Rather than crack open the leeches she prefers the more modern Dracula method & so there'll be the inevitable blood test which I know already will reveal higher than acceptable cholesterol levels & no doubt some other lurking horrors. However, as I explained to her, I am loathe to become a walking pill box.
What has, though, given me a jolt was the discovery that'd I'd lost my sense of smell. Monday afternoon I bought a nose spray from the chemist & gave my sinuses a quick blast up both barrels & enjoyed a few hours of unimpeded breathing. Since then things have, if anything, been worse & ... a sudden drop out of odours. Autumn has wilted to mere sound & vision. In desperation I have gone around the house sticking my nose into various reliable smell sources - tube of savlon (nothing), jar of coffee & Earl Grey tea tin (faint aroma), bar of soap (vaguely), bottle of bleach (strangely no). At the bread shop just a feeble whiff of newly baked bread .... I have never in my life so missed smells or realised how much they matter & make my world. Fingers crossed & this is but a temporary state of affairs. If not ... what a horrible prospect.

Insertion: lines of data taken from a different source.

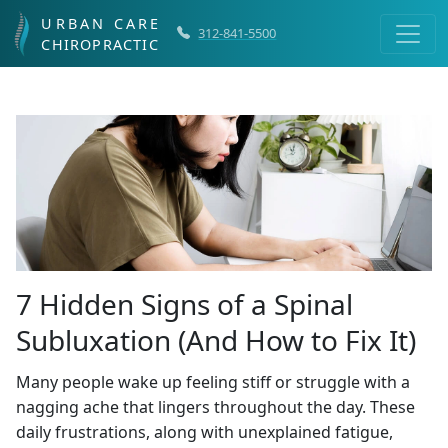
URBAN CARE
312-841-5500
CHIROPRACTIC
7 Hidden Signs of a Spinal
Subluxation (And How to Fix It)
Many people wake up feeling stiff or struggle with a
nagging ache that lingers throughout the day. These
daily frustrations, along with unexplained fatigue,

... I have just been sent a recorded delivery letter from Renault boasting of their serious concern about their cars and customer satisfaction. I am requested to make an appointment with my garage to carry out a check on the brakes (presumably some problem has been reported).

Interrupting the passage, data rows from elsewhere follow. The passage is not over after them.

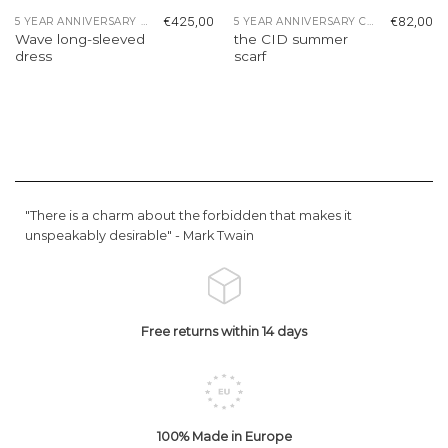
€
425,00
€
82,00
5 YEAR ANNIVERSARY COLLECTION
5 YEAR ANNIVERSARY COLLECTION
Wave long-sleeved
the CID summer
dress
scarf
"There is a charm about the forbidden that makes it
unspeakably desirable" -
Mark Twain
Free returns within 14 days
100% Made in Europe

Despite the many complaints made on the various forums, there is no mention of the infamous wind noise issue.
While I am at it, over the past few weeks, the irritating 'click' sound (originating somewhere near to the back window) has mutated into a creaky sound at various places along the right hand side (passenger side as this is left-hand drive). I have a definite sense that the right rear of the car was not very well finished.
Anyway, I will make the appointment & pass on these gripes expecting to be told - as before - that this is 'normal' (but abnormal) for the model.
This aside, it's a good car & I have to admit that the quietness of the engine probably throws cabin noise into sharper relief. Pity, though, that Renault build & service is not up to its design concept.
(This post is directed particularly at my Portuguese reader).
Apologies for the hiatus but things have been unusually busy - & enjoyable. The days positively fly by.
Less jolly has been a seemingly perpetual cold since the beginning of September (thick chesty cough, catarrh) & yet nothing sufficient to force a day in bed. Not even the feeling of being 'under the weather' simply 'I wish this would go away'.
The pool has now been closed for over a month but I've been walking every day - 30 mins the minimum up to 2 hours or more. Sunday morning in the woods at 8am I stood transfixed by the sunlight coming up from behind the trees - the light falling upon the wooden gate, fence struts & the under side of leaves. A moment that then suffused the rest of the day. Reason, then, to put on the boots & head out.
Tune in next time for updates on the reading & ear food.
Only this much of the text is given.